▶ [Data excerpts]
------------------------------

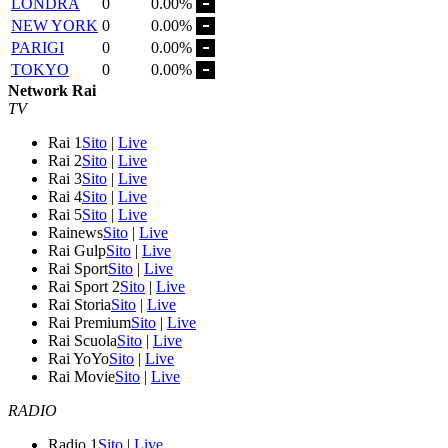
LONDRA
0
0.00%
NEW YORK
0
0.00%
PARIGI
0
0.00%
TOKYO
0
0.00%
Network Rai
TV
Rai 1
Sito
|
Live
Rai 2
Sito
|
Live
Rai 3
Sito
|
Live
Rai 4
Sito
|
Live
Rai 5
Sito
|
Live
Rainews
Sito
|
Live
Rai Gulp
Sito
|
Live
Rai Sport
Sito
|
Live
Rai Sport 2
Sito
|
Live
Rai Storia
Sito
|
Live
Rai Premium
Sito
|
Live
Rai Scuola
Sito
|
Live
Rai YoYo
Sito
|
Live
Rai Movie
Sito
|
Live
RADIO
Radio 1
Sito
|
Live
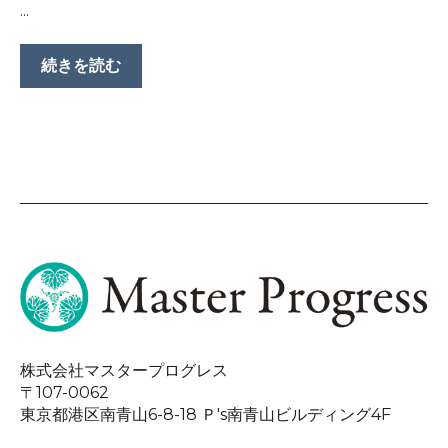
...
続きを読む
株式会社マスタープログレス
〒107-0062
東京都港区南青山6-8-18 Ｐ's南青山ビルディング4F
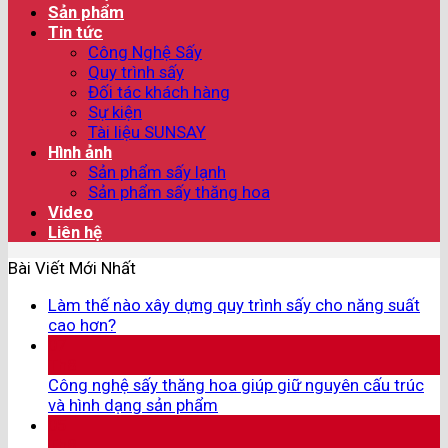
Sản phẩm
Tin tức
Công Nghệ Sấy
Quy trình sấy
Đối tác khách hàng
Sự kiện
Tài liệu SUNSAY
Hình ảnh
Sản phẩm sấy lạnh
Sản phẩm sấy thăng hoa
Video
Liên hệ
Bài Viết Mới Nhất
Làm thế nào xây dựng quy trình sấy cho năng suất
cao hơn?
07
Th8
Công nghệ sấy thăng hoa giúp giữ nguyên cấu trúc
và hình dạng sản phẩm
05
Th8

------------------------------

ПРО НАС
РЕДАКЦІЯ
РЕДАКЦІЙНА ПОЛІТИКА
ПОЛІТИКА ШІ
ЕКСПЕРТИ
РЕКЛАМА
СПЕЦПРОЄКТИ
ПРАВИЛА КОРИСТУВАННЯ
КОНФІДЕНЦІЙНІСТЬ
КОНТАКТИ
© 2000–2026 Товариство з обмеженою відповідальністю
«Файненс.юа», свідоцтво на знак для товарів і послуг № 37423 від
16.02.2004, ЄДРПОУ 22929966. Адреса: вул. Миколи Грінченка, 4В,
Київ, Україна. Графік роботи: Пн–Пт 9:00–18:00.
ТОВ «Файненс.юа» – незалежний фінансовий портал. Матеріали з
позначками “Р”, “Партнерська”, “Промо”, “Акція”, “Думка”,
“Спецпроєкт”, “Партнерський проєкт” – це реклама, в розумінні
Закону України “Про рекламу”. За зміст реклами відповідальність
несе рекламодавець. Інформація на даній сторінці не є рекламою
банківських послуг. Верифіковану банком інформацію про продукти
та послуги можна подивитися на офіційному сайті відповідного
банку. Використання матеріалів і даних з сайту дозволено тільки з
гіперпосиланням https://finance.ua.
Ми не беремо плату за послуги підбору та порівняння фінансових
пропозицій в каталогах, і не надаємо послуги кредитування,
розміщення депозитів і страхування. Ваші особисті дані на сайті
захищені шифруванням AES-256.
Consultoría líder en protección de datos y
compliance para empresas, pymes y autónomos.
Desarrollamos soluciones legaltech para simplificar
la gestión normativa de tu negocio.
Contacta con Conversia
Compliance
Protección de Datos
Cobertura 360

------------------------------

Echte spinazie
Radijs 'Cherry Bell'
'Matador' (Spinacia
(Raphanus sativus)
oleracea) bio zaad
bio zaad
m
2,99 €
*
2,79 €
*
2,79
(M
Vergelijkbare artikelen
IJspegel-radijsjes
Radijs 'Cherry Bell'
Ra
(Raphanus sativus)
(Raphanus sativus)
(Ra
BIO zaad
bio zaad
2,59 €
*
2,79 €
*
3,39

------------------------------

▶ [WORK TO BE COMPLETED]
The word "thăng" may turn up on some lines of these records; say how many, with no other words.

▶ [SOLUTION TO THE PROBLEM]
2